Etinosa further stated: “First of all, we need to let people understand the impact of this accusation, this torture, killings on the mental health of the people and advocate for the access for psycho-social support for the survivors but more importantly, to get the government to start to do the right, to start to take witchcraft accusations as a real issue that is causing their lives, endangering older people, because it looks like when you are being sold in Nigeria, you happen to be tagged as a witch most especially in this region” she stressed.
On her final note, Etinosa noted, “What I hoping for is that first of all, is to understand that when atrocities happen, we tend to focus on the physicality of it but there is something that happens psychologically to these people. Every time that you tag your child as witches and wizards, just know that you are damaging the psyche of the child, so it is for us to start paying attention to the mental health of the people”
“Government should take the responsibility and enforce laws which would checkmate the menace and awareness should be raised to put an end to this practice”
In his contribution, Barr. James Ibor, the Co-founder of Basic Right Counsel Initiative, (BRCI) commended the organizer of the Advocacy project, “It’s All In My Head” and suggested that the effort will pave the way for justice for the deprived.
He said, “In collaboration with the National Geographic Explorer, Etinosa …. For this project called “it’s all in my head”. At the end of what just started today, I have started seeing it just as the onion has layers, it has started unfolding, and I have seen the onion effect. I saw people weeping after going through the pictures, scriptures, stories, and art made life and I am happy the effect is on already. People are already relating to the sculptures and a lot of survivors, a lot of victims have not gotten justice” Barr. Ibor stressed.
Through her thought-provoking statement, Etinosa seeks to raise awareness about the urgent need for psycho-social support services tailored to the unique needs of survivors.
Her advocacy calls upon relevant authorities, particularly government of all levels, mental health professionals, and the wider public to acknowledge this issue and work collaboratively to establish accessible and comprehensive support networks.

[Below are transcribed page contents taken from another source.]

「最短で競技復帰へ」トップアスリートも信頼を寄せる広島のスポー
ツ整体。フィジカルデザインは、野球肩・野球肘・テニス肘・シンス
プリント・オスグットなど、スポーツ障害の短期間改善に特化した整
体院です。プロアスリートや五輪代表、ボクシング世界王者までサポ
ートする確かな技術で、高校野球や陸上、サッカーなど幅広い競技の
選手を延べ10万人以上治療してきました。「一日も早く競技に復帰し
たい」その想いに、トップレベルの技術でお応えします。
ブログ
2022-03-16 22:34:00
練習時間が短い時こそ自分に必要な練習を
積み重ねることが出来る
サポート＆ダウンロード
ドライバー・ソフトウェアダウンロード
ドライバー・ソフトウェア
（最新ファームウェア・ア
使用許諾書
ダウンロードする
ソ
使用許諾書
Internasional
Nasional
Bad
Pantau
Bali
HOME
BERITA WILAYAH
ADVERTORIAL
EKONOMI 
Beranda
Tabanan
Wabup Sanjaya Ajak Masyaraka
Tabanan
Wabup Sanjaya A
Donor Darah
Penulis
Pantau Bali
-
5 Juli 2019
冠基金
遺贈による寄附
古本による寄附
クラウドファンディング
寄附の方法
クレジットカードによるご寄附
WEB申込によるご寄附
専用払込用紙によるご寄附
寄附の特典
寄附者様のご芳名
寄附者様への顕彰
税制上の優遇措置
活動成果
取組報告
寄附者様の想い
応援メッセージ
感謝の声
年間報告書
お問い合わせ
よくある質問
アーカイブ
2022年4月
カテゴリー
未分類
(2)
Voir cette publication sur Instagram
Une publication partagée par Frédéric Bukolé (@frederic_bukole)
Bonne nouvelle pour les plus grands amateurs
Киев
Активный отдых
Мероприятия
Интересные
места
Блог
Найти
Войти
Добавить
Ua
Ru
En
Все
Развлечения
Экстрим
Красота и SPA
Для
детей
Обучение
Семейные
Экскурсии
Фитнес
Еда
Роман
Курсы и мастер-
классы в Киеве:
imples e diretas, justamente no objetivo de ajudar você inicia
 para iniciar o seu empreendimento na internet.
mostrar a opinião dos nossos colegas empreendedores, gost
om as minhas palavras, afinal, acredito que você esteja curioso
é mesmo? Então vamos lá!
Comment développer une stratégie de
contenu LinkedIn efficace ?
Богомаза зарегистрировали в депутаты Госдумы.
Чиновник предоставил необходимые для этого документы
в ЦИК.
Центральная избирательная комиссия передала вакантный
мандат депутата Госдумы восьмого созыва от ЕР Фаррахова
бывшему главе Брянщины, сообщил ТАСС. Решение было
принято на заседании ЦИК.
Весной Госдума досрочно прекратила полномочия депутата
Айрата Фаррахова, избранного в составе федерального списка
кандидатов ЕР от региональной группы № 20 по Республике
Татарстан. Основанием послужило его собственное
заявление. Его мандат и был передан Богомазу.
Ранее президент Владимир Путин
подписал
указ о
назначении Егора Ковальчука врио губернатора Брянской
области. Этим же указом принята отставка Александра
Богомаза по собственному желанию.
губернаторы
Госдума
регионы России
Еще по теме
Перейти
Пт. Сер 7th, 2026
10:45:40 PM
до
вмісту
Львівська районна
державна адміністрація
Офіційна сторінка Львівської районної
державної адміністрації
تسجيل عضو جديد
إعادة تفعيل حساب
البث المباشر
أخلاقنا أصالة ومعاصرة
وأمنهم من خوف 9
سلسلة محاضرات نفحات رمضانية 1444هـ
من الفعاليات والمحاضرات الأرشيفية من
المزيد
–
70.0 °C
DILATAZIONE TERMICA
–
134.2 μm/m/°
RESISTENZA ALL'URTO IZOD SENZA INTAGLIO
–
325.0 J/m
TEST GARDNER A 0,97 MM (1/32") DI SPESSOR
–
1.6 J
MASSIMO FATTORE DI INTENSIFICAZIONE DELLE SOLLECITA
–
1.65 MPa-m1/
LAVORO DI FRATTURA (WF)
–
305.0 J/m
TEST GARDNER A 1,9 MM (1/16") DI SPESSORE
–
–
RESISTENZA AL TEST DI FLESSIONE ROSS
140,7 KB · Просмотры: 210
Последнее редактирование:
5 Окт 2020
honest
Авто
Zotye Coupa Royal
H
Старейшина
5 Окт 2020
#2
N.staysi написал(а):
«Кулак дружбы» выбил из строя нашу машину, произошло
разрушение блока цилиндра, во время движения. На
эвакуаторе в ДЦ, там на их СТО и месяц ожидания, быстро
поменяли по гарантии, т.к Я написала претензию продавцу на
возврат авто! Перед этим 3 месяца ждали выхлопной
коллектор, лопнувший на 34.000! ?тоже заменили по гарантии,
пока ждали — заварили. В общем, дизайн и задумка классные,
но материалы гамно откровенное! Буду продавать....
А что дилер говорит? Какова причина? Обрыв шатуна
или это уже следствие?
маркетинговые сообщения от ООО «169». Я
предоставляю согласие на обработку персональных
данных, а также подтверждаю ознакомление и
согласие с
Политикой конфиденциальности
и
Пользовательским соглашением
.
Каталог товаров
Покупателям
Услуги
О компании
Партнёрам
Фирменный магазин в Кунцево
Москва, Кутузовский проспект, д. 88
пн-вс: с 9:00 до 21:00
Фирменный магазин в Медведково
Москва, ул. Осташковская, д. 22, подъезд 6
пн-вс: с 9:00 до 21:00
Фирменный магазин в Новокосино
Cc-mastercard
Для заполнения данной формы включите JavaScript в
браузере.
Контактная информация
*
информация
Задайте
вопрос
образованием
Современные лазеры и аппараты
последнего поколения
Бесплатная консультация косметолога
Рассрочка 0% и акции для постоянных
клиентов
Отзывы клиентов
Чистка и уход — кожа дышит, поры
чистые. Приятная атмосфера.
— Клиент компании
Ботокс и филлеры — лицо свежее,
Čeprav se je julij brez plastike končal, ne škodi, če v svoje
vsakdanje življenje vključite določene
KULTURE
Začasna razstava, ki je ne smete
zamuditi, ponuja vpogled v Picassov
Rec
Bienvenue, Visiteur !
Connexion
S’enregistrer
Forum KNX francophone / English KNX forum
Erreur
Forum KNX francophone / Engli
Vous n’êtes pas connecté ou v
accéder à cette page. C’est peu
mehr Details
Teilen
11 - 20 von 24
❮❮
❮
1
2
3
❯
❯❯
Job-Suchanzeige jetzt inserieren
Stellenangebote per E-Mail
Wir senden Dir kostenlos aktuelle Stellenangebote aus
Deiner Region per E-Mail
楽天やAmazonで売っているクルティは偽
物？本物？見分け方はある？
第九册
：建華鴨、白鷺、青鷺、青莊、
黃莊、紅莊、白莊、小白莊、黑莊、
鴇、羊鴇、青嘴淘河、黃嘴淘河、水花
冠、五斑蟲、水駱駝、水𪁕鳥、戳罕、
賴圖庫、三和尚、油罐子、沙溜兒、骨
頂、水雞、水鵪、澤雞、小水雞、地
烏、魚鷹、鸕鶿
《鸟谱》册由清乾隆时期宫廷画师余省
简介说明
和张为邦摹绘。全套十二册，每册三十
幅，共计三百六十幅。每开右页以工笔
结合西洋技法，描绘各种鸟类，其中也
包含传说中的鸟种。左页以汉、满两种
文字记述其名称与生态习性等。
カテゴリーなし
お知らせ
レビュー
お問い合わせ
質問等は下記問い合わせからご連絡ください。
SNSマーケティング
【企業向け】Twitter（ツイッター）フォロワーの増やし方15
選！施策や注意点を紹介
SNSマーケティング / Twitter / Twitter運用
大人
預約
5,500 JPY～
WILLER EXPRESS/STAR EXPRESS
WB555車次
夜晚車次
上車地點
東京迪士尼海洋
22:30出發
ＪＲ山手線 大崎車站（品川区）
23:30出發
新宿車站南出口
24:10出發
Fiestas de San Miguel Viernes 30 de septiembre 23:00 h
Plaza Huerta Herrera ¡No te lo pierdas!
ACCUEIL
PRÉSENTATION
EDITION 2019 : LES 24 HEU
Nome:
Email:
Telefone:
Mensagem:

Etinosa stresses the need to create a safe space for survivors to share their experiences, heal, and rebuild their lives. Psycho-social support programs should focus on providing survivor-centered care, including counseling, trauma-informed therapy, and community support networks.
By raising awareness of the mental health implications of false accusations of witchcraft, Yyvone’s bold advocacy statement aims to challenge societal perceptions and foster empathy and compassion towards those affected.
The statement serves as a wake-up call to action, urging the government of all levels, policymakers, and communities to prioritize the implementation of inclusive and accessible psycho-social support services.
As the exhibition continues to provoke dialogue and promote understanding, Etinosa Yyvone’s powerful advocacy statement “It Is All In My Head” catalyzes change. By ensuring immediate access to psycho-social support for survivors, we can begin to address the long-standing injustice of false witchcraft allegations and alleviate their profound impact on the mental health of the affected individuals.